__Action item__
Show all lines of the listing that hold the word "Africa".

- - -

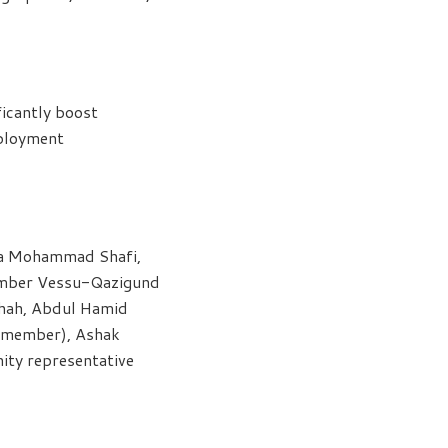
ficantly boost
mployment
da Mohammad Shafi,
ember Vessu-Qazigund
Shah, Abdul Hamid
M member), Ashak
ity representative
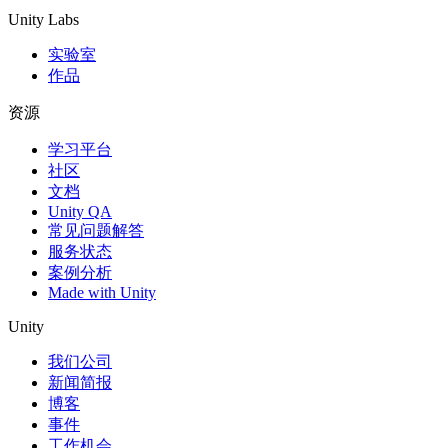
Unity Labs
实验室
作品
资源
学习平台
社区
文档
Unity QA
常见问题解答
服务状态
案例分析
Made with Unity
Unity
我们公司
新闻简报
博客
事件
工作机会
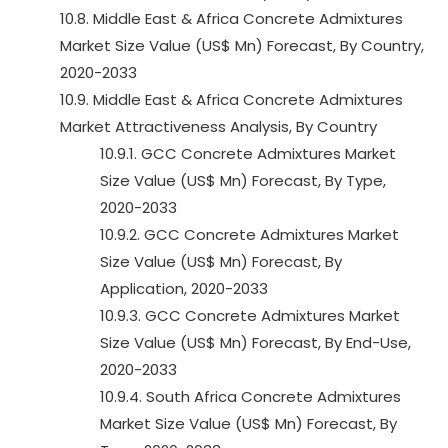
10.8. Middle East & Africa Concrete Admixtures
Market Size Value (US$ Mn) Forecast, By Country,
2020-2033
10.9. Middle East & Africa Concrete Admixtures
Market Attractiveness Analysis, By Country
10.9.1. GCC Concrete Admixtures Market
Size Value (US$ Mn) Forecast, By Type,
2020-2033
10.9.2. GCC Concrete Admixtures Market
Size Value (US$ Mn) Forecast, By
Application, 2020-2033
10.9.3. GCC Concrete Admixtures Market
Size Value (US$ Mn) Forecast, By End-Use,
2020-2033
10.9.4. South Africa Concrete Admixtures
Market Size Value (US$ Mn) Forecast, By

- - -

__Exercise response__
10.8. Middle East & Africa Concrete Admixtures
10.9. Middle East & Africa Concrete Admixtures
10.9.4. South Africa Concrete Admixtures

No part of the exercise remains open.